John Swainston, who produced a 15-page submission for The Productivity Commission’s enquiry into the Low Value Threshold issue and backed that up with a public appearance before the Commission, comments on the agreement last week to abolish the LVT on private imports:
After last week’s meeting of State Treasurers, there is finally national agreement by government at both levels to implement a catch-all for GST on goods and services provided from overseas suppliers to Australian consumers.
But we have to wait until 2017, because apparently there are two obstacles. The first is that by delaying implementation it enables the Abbott Government to avoid breaking yet another election promise. The second is that it will take two years for the mandarins of government to find a way to cost-effectively gather the tax and cajole foreign suppliers into charging it.
It beggars belief that with the Federal Budget in almost record deficit, the government would allow a delay in collecting an estimated $2 billion in tax over the next 23 months. But that’s political expediency and effective pork-barrelling for you. This could be implemented in six months if the government so chose. It’s irresponsible with unemployment at the mid-6 percent level that this restructure of the existing tax is not implemented rapidly, based on Canadian and UK methodology that is now well proven. But given political survival always tops the national interest for governments of all colours, that’s the best we can expect.
It will be interesting if this also applies to returning passengers at major ports and airports. If it does, then I hope provision is planned now for the extra space and delays that such payments will require in our already cramped Arrivals halls at airports and harbours.
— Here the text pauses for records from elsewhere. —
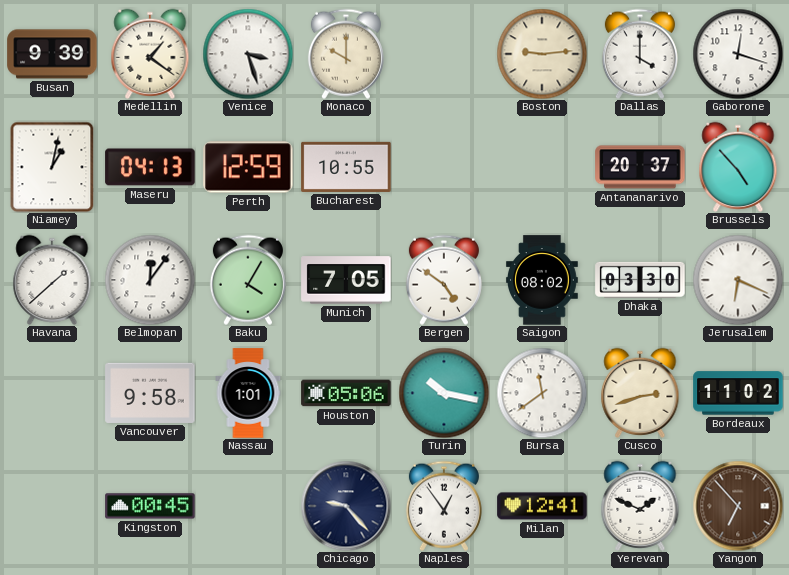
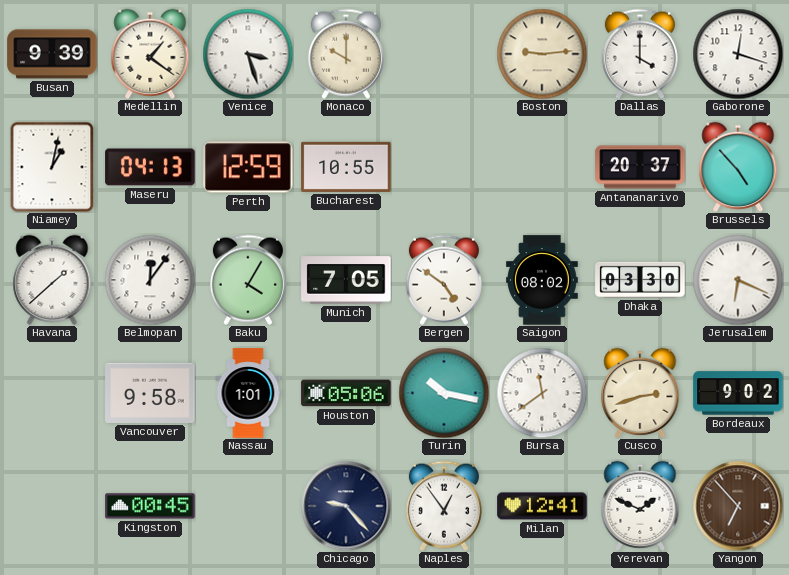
Bordeaux: 11:02 -> 9:02
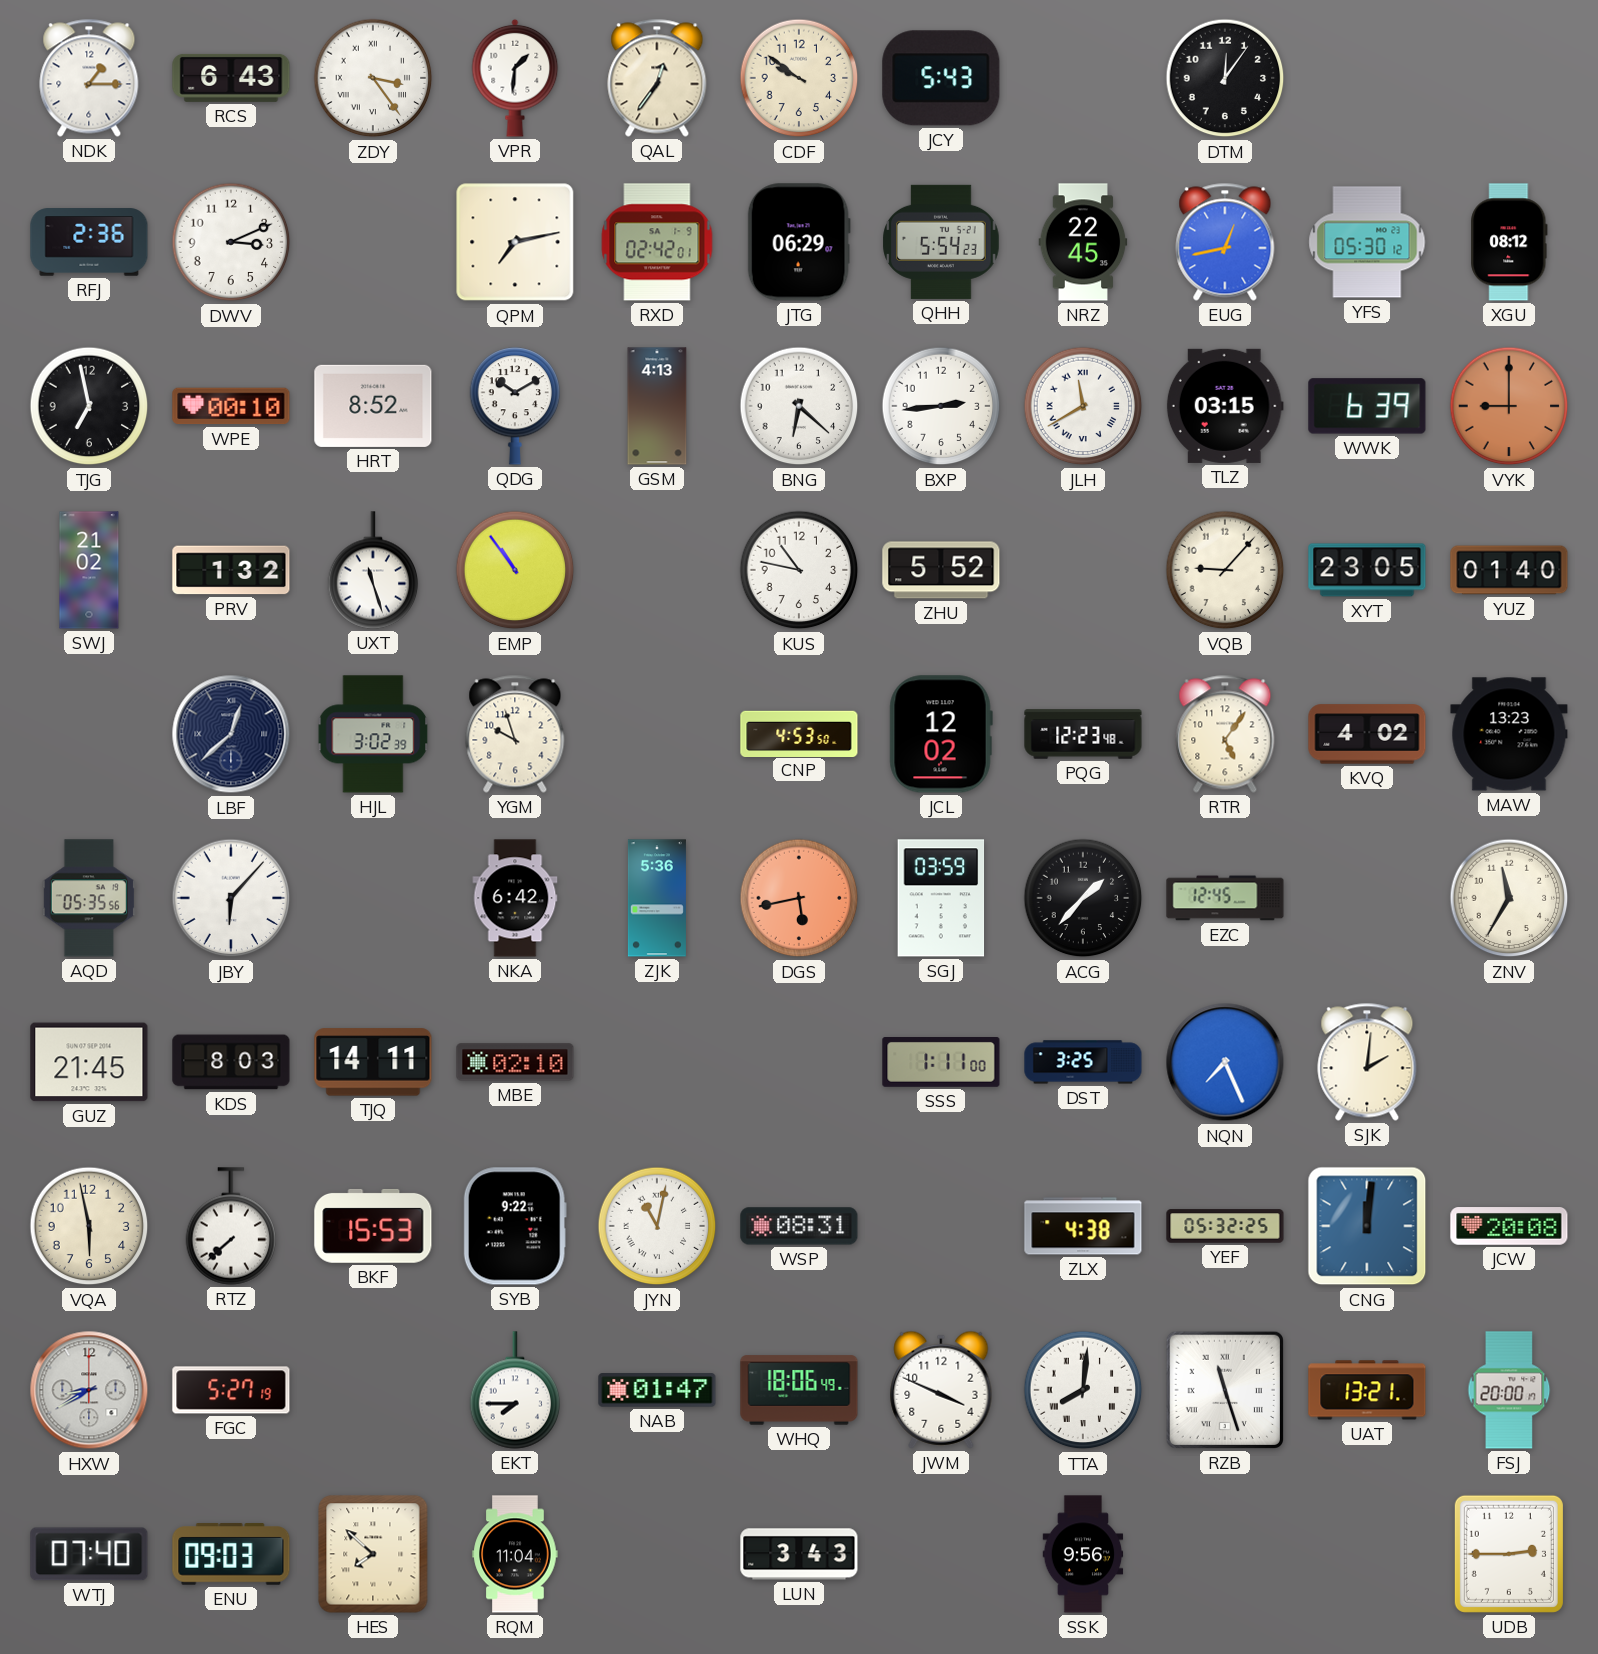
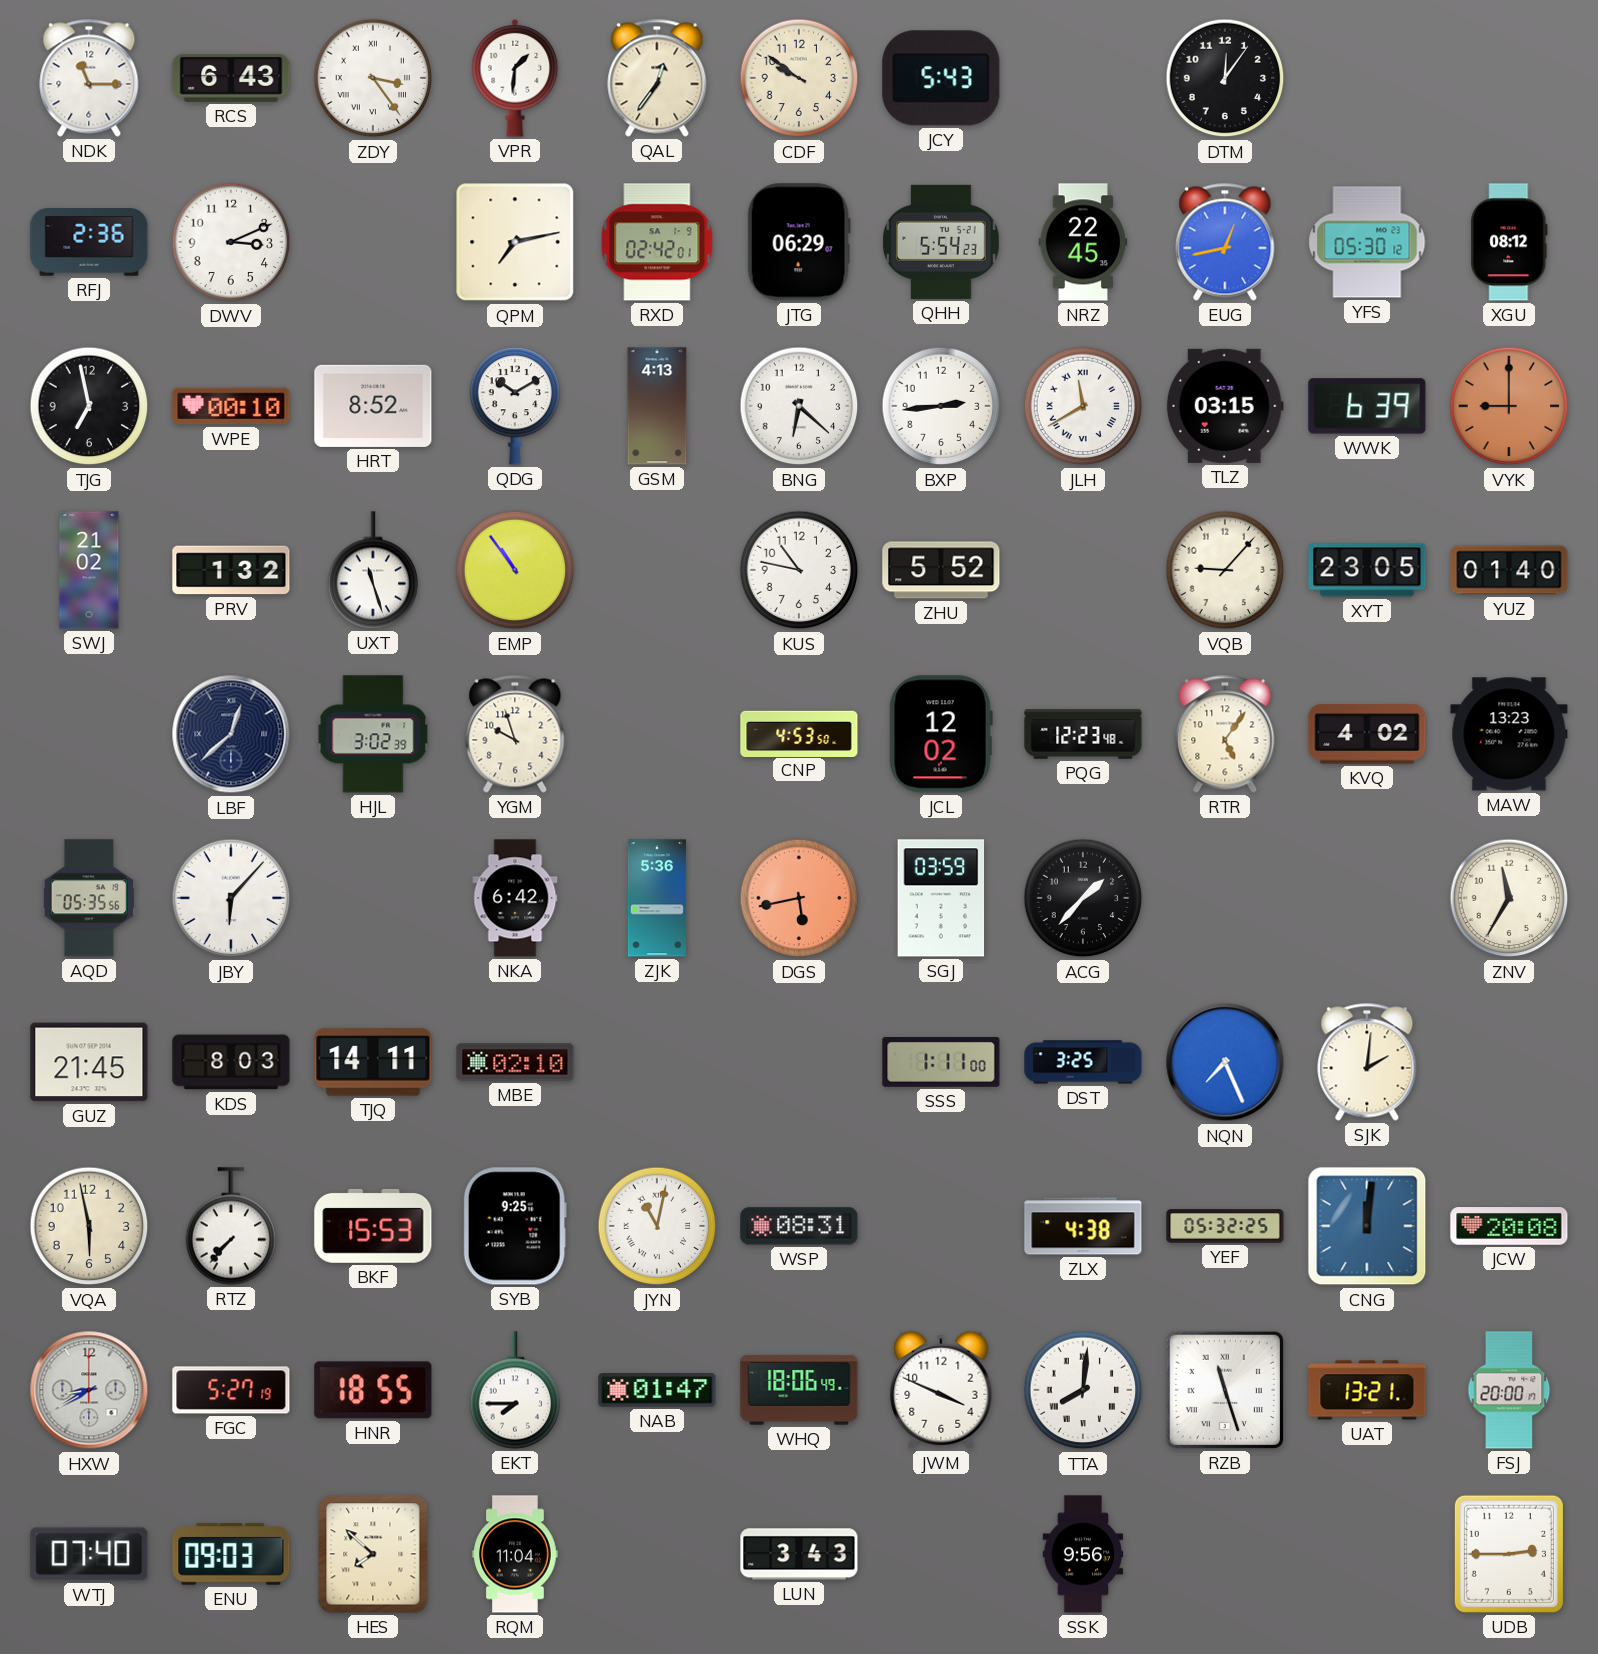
NDK: 1:15 -> 11:15
EZC: 12:45 -> none
RTZ: 7:38 -> 7:37
SYB: 9:22 -> 9:25
HNR: none -> 18:55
As one of the people who fought for this change with The Productivity Commission, the Howard Government, the Rudd Government and many ‘hard done by consumers’, I am glad that sanity is finally being restored, to encourage the level playing field for Australian retailers and the tens of thousands of people employed at retail. Now it’s up to everyone selling goods and providing chargeable services to provide service and range of a level that encourages purchasing locally. If not, people will still buy overseas.